WHAT IS REQUIRED:
Go through the data below and transcribe it exactly. Omit the images.

DATA IN THIS EXERCISE:
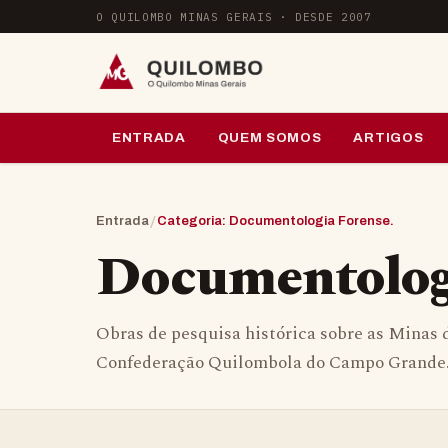
Pular para o conteúdo
O QUILOMBO MINAS GERAIS · DESDE 2007
ENTRADA
QUEM SOMOS
ARTIGOS
/
Entrada
Categoria: Documentologia Forense.
Documentologi
Obras de pesquisa histórica sobre as Minas d
Confederação Quilombola do Campo Grande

SOLUTION FOR THIS EXERCISE:
Pular para o conteúdo
O QUILOMBO MINAS GERAIS · DESDE 2007
ENTRADA
QUEM SOMOS
ARTIGOS
/
Entrada
Categoria: Documentologia Forense.
Documentologi
Obras de pesquisa histórica sobre as Minas d
Confederação Quilombola do Campo Grande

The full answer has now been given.